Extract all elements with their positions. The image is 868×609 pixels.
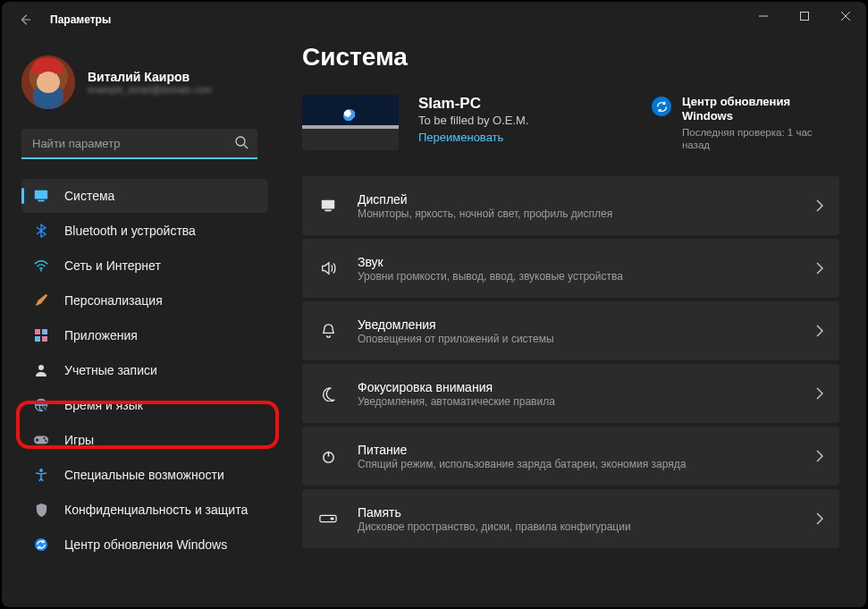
titlebar: Параметры bbox=[2, 2, 866, 38]
card-title: Звук bbox=[358, 255, 806, 269]
card-power[interactable]: Питание Спящий режим, использование заря… bbox=[302, 427, 839, 486]
main-pane: Система Slam-PC To be filled by O.E.M. П… bbox=[277, 38, 866, 607]
sound-icon bbox=[318, 258, 338, 278]
chevron-right-icon bbox=[815, 450, 823, 462]
sidebar-item-privacy[interactable]: Конфиденциальность и защита bbox=[21, 493, 268, 527]
svg-point-13 bbox=[44, 437, 46, 439]
monitor-icon bbox=[318, 196, 338, 216]
svg-point-14 bbox=[45, 440, 46, 442]
shield-icon bbox=[32, 501, 50, 519]
card-notif[interactable]: Уведомления Оповещения от приложений и с… bbox=[302, 301, 839, 360]
device-thumbnail bbox=[302, 95, 399, 150]
card-storage[interactable]: Память Дисковое пространство, диски, пра… bbox=[302, 489, 839, 548]
svg-rect-0 bbox=[801, 13, 809, 21]
svg-point-15 bbox=[39, 469, 43, 472]
svg-point-16 bbox=[35, 538, 47, 551]
sidebar-item-label: Персонализация bbox=[64, 293, 163, 308]
card-subtitle: Дисковое пространство, диски, правила ко… bbox=[358, 520, 806, 533]
svg-rect-21 bbox=[331, 518, 334, 520]
card-focus[interactable]: Фокусировка внимания Уведомления, автома… bbox=[302, 364, 839, 423]
svg-rect-17 bbox=[322, 200, 334, 209]
card-subtitle: Мониторы, яркость, ночной свет, профиль … bbox=[358, 207, 806, 220]
card-subtitle: Спящий режим, использование заряда батар… bbox=[358, 458, 806, 470]
search-icon bbox=[234, 135, 249, 149]
svg-rect-3 bbox=[38, 200, 44, 202]
settings-window: Параметры Виталий Каиров example_email@d… bbox=[2, 2, 866, 607]
card-title: Фокусировка внимания bbox=[358, 380, 806, 394]
wifi-icon bbox=[32, 257, 50, 275]
update-subtitle: Последняя проверка: 1 час назад bbox=[682, 126, 839, 152]
device-name: Slam-PC bbox=[418, 95, 529, 113]
avatar bbox=[21, 55, 75, 109]
sync-icon bbox=[652, 97, 671, 116]
settings-card-list: Дисплей Мониторы, яркость, ночной свет, … bbox=[302, 176, 839, 548]
svg-point-4 bbox=[40, 269, 42, 271]
svg-point-1 bbox=[236, 137, 245, 146]
close-icon bbox=[841, 12, 850, 21]
sidebar-item-accounts[interactable]: Учетные записи bbox=[21, 353, 268, 387]
device-subtitle: To be filled by O.E.M. bbox=[418, 114, 529, 127]
svg-rect-7 bbox=[35, 336, 40, 342]
card-subtitle: Уведомления, автоматические правила bbox=[358, 395, 806, 408]
card-subtitle: Оповещения от приложений и системы bbox=[358, 333, 806, 345]
apps-icon bbox=[32, 326, 50, 344]
globe-icon bbox=[32, 396, 50, 414]
arrow-left-icon bbox=[19, 13, 31, 26]
sidebar-item-accessibility[interactable]: Специальные возможности bbox=[21, 458, 268, 492]
windows-update-block[interactable]: Центр обновления Windows Последняя прове… bbox=[652, 95, 839, 151]
page-title: Система bbox=[302, 43, 839, 72]
search-box bbox=[21, 129, 257, 159]
chevron-right-icon bbox=[815, 262, 823, 275]
sidebar-item-bluetooth[interactable]: Bluetooth и устройства bbox=[21, 214, 268, 248]
user-name: Виталий Каиров bbox=[88, 70, 212, 84]
storage-icon bbox=[318, 509, 338, 529]
sidebar-item-label: Система bbox=[64, 189, 114, 203]
card-title: Питание bbox=[358, 443, 806, 457]
sync-icon bbox=[32, 536, 50, 554]
sidebar: Виталий Каиров example_email@domain.com … bbox=[2, 38, 277, 607]
chevron-right-icon bbox=[815, 199, 823, 212]
maximize-button[interactable] bbox=[784, 2, 825, 30]
svg-rect-18 bbox=[324, 210, 331, 212]
rename-link[interactable]: Переименовать bbox=[418, 131, 529, 144]
svg-rect-8 bbox=[42, 336, 47, 342]
sidebar-item-system[interactable]: Система bbox=[21, 179, 268, 213]
maximize-icon bbox=[800, 12, 809, 21]
moon-icon bbox=[318, 384, 338, 403]
svg-point-9 bbox=[38, 365, 44, 370]
sidebar-item-personalize[interactable]: Персонализация bbox=[21, 283, 268, 317]
sidebar-item-network[interactable]: Сеть и Интернет bbox=[21, 249, 268, 283]
svg-rect-6 bbox=[42, 329, 47, 334]
monitor-icon bbox=[32, 187, 50, 205]
close-button[interactable] bbox=[825, 2, 866, 30]
user-block[interactable]: Виталий Каиров example_email@domain.com bbox=[21, 55, 268, 109]
minimize-button[interactable] bbox=[743, 2, 784, 30]
card-title: Уведомления bbox=[358, 317, 806, 332]
sidebar-item-label: Учетные записи bbox=[64, 363, 157, 377]
update-title: Центр обновления Windows bbox=[682, 95, 839, 124]
back-button[interactable] bbox=[16, 11, 34, 29]
search-input[interactable] bbox=[21, 129, 257, 159]
sidebar-item-time[interactable]: Время и язык bbox=[21, 388, 268, 422]
chevron-right-icon bbox=[815, 325, 823, 337]
nav-list: СистемаBluetooth и устройстваСеть и Инте… bbox=[21, 179, 268, 562]
gamepad-icon bbox=[32, 431, 50, 449]
svg-rect-20 bbox=[320, 516, 336, 522]
svg-rect-5 bbox=[35, 329, 40, 334]
sidebar-item-label: Время и язык bbox=[64, 398, 143, 412]
sidebar-item-apps[interactable]: Приложения bbox=[21, 318, 268, 352]
sidebar-item-gaming[interactable]: Игры bbox=[21, 423, 268, 457]
power-icon bbox=[318, 446, 338, 466]
device-row: Slam-PC To be filled by O.E.M. Переимено… bbox=[302, 95, 839, 151]
bluetooth-icon bbox=[32, 222, 50, 240]
user-email: example_email@domain.com bbox=[88, 85, 212, 95]
chevron-right-icon bbox=[815, 387, 823, 400]
card-display[interactable]: Дисплей Мониторы, яркость, ночной свет, … bbox=[302, 176, 839, 235]
bell-icon bbox=[318, 321, 338, 341]
minimize-icon bbox=[759, 12, 768, 21]
sidebar-item-update[interactable]: Центр обновления Windows bbox=[21, 528, 268, 562]
sidebar-item-label: Игры bbox=[64, 433, 94, 447]
access-icon bbox=[32, 466, 50, 484]
card-sound[interactable]: Звук Уровни громкости, вывод, ввод, звук… bbox=[302, 239, 839, 298]
chevron-right-icon bbox=[815, 512, 823, 525]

-------------------------

» **Aim of the task**:
In the material above, find the lines that contain "subtitle" and show them.

» **Answer to this exercise**:
card-subtitle: Дисковое пространство, диски, правила ко… bbox=[358, 520, 806, 533]
card-subtitle: Мониторы, яркость, ночной свет, профиль … bbox=[358, 207, 806, 220]
card-subtitle: Спящий режим, использование заряда батар… bbox=[358, 458, 806, 470]
update-subtitle: Последняя проверка: 1 час назад bbox=[682, 126, 839, 152]
device-subtitle: To be filled by O.E.M. bbox=[418, 114, 529, 127]
card-subtitle: Уведомления, автоматические правила bbox=[358, 395, 806, 408]
card-subtitle: Оповещения от приложений и системы bbox=[358, 333, 806, 345]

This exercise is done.